Un rapport commandé par l’Hadopi pour évaluer les modèles économiques du piratage conclut que les plus gros sites de streaming et de téléchargement direct en France gagneraient jusqu’à 36 millions d’euros par an, pour un marché global du piratage (hors P2P) évalué entre 51 et 72,5 millions d’euros. Des chiffres qui paraissent largement surévalués lorsqu’on les compare à ce qu’a gagné MegaUpload, l’ancien leader du marché.

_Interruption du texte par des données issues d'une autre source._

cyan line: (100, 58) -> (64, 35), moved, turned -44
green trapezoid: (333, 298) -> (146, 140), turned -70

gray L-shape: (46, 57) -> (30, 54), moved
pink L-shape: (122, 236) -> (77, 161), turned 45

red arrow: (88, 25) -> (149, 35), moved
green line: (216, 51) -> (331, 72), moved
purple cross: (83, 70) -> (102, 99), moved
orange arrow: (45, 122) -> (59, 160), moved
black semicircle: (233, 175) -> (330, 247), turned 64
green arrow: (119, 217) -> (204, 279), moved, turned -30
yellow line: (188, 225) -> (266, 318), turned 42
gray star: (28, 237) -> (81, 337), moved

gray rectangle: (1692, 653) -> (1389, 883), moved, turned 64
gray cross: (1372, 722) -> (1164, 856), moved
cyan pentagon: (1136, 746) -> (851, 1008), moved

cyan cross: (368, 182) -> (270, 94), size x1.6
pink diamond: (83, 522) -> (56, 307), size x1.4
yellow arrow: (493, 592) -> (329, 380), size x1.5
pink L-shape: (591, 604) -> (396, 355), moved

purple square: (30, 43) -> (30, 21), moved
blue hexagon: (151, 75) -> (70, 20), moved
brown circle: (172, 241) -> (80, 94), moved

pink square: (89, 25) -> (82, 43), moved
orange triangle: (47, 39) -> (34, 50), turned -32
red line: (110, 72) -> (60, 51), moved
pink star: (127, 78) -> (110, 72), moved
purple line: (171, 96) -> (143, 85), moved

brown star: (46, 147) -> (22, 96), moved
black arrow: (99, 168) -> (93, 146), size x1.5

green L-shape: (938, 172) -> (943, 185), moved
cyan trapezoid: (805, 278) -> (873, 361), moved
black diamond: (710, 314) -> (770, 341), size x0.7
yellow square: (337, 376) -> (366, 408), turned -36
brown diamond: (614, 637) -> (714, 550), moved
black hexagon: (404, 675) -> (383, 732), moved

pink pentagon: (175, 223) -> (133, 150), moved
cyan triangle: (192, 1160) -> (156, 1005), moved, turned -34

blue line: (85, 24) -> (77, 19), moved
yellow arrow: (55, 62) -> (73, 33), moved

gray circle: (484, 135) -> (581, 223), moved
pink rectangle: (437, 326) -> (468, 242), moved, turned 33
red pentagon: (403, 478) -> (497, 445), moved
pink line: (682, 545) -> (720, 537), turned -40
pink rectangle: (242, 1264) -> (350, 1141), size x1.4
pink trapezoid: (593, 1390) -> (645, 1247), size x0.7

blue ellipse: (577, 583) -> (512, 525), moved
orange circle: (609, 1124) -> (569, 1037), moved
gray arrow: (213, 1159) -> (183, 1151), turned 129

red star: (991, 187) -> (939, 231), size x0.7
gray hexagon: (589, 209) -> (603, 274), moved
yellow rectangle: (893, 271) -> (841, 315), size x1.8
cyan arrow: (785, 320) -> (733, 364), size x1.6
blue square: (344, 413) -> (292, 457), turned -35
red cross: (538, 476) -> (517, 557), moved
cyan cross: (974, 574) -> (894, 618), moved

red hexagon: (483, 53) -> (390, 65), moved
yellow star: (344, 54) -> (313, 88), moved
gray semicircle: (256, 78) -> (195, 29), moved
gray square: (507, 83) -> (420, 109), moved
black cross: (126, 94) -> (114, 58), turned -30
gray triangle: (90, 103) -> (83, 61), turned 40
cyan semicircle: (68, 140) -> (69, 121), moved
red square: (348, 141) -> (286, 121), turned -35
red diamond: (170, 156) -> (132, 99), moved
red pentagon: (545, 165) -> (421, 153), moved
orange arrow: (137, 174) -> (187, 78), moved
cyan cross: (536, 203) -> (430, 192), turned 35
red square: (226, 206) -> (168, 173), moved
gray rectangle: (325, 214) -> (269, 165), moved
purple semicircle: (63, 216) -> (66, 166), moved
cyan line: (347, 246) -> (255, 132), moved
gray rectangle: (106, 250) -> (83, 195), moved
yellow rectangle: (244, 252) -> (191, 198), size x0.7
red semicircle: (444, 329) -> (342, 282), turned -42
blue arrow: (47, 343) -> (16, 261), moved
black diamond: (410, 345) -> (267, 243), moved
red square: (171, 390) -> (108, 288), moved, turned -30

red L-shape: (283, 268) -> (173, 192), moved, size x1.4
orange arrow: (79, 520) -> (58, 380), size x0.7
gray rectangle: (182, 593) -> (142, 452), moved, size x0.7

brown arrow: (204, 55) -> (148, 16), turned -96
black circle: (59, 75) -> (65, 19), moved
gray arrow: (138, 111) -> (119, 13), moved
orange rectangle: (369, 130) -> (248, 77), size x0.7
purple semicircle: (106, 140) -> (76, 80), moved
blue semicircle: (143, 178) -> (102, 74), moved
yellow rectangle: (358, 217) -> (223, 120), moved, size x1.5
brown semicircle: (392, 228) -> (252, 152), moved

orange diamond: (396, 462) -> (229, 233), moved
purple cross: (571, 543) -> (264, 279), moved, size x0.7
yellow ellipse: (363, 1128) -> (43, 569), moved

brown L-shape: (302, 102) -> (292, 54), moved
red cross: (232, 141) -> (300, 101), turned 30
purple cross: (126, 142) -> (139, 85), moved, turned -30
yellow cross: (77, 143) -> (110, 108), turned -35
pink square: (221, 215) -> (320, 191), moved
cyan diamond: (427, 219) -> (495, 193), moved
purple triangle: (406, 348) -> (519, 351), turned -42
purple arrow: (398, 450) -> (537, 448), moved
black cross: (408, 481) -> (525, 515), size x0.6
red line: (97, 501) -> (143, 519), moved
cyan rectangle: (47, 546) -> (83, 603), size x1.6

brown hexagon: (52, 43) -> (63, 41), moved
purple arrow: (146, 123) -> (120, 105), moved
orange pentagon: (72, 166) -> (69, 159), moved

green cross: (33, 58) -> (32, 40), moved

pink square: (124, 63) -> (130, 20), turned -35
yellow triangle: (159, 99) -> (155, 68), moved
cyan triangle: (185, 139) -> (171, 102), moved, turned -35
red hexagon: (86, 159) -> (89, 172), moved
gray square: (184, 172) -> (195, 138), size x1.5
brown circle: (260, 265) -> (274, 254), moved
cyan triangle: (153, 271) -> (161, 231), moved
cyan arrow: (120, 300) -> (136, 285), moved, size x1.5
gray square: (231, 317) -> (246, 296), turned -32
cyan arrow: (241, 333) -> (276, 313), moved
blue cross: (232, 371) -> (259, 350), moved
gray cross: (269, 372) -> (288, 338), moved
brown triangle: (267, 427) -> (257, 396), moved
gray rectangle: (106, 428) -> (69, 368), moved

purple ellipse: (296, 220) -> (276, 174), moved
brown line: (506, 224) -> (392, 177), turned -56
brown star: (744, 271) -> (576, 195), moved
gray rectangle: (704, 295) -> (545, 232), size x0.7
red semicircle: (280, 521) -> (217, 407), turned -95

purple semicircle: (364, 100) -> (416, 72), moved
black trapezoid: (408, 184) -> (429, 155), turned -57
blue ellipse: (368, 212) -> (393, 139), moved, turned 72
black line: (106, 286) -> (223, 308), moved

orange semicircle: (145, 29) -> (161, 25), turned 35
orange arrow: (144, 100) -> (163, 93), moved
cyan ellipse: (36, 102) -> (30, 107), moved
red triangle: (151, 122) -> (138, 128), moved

La Haute Autorité pour la Diffusion des Oeuvres et la Protection des Droits sur Internet (Hadopi) a publié lundi un long rapport commandé à l’IDATE, riche de 136 pages, à propos du « modèle économique de sites ou services de streaming et de téléchargement illégal de contenus illicites« . Le rapport (.pdf) vise à déterminer le volume des flux financiers du piratage, pour donner de la légitimité à la politique voulue par l’Hadopi. Comme nous l’avions indiqué en fin d’année dernière, l’autorité administrative qui rejette le filtrage ou le blocage des sites sur internet est en effet favorable à une coupure des flux financiers qui permettent aux sites pirates d’exister.

Dans son rapport, l’IDATE conclut que « au final, le marché total de la consommation de services et sites de contenus en streaming et téléchargement direct (hors P2P), dans le périmètre de l’étude, sur un an glissant de contenus vidéos et musiques est donc de l’ordre de 51 à 72,5 million EUR en France« . L’essentiel du marché serait constitué par les sites de streaming, qui généreraient entre 40,9 et 58,5 millions d’euros en France. Les sites de téléchargement direct gagneraient entre 11,7 et 18,36 millions d’euros, tandis que les sites de liens qui référencent les contenus piratés rapporteraient 6,2 à 7,33 millions d’euros.

Aussi selon l’IDATE, « les plus gros sites de streaming [illégaux] pouvaient générer près de 2 à 3 millions d’euros par mois en France« , soit au minimum 24 millions d’euros par an, contre « 1 à 2 millions d’euros par mois par mois pour un gros site de téléchargement direct« , soit au minimum 12 millions d’euros par an.

Des sommes hallucinantes qui justifient de s’attaquer durement au piratage à vocation commerciale.

Sauf que.

D’elle-même, l’IDATE note dans le cours de son étude que « les utilisateurs français représentent environ 10 % des utilisateurs totaux de MegaVideo-MegaUpload dans le monde« . Or le dossier d’accusation contre MegaUpload dit très officiellement que l’empire Mega n’a empoché « que » 175 millions de dollars de recettes entre septembre 2005 et fin 2011, pour toutes ses activités sur l’ensemble du globe, en allant de MegaUpload à MegaVideo en passant par MegaPorn et quelques autres services.

Si la France comptait pour 10 % des utilisateurs de Mega, les internautes français ont donc généré autour de 17,5 millions de dollars de recette en cinq ans. Il paraît dès lors très (très !) exagéré d’affirmer que les plus gros sites de sites de streaming en France génèrent au minimum 24 millions d’euros par an.

Lorsque que l’on voit que l’IDATE se base pour son étude sur des chiffres fournis par Alexa, à la fiabilité douteuse, ou que le cabinet extrapole à l’ensemble du marché les données (non vérifiées) d’un seul acteur, on comprend que l’étude est totalement bidon dans ses conclusions. « La méthodologie et les analyses retenues ainsi que et les résultats obtenus sont de la seule responsabilité de l’IDATE et n’engagent pas la Haute Autorité« , prévient d’ailleurs le document.

Mais qu’importe la réalité des chiffres pour l’Hadopi, qui croit que s’attaquer aux liens financiers du piratage va suffire à le combattre. Comme l’avaient cru ceux qui ont abattu en leurs temps les éditeurs commerciaux de Napster et Kazaa, et qui n’ont fait que donner naissance aux projets open-source eMule ou BitTorrent.

L’histoire de la lutte contre le piratage n’est qu’une éternelle répétition des mêmes erreurs : celle de ne pas voir que la solution est dans la construction de l’offre et non dans la pénalisation de la demande.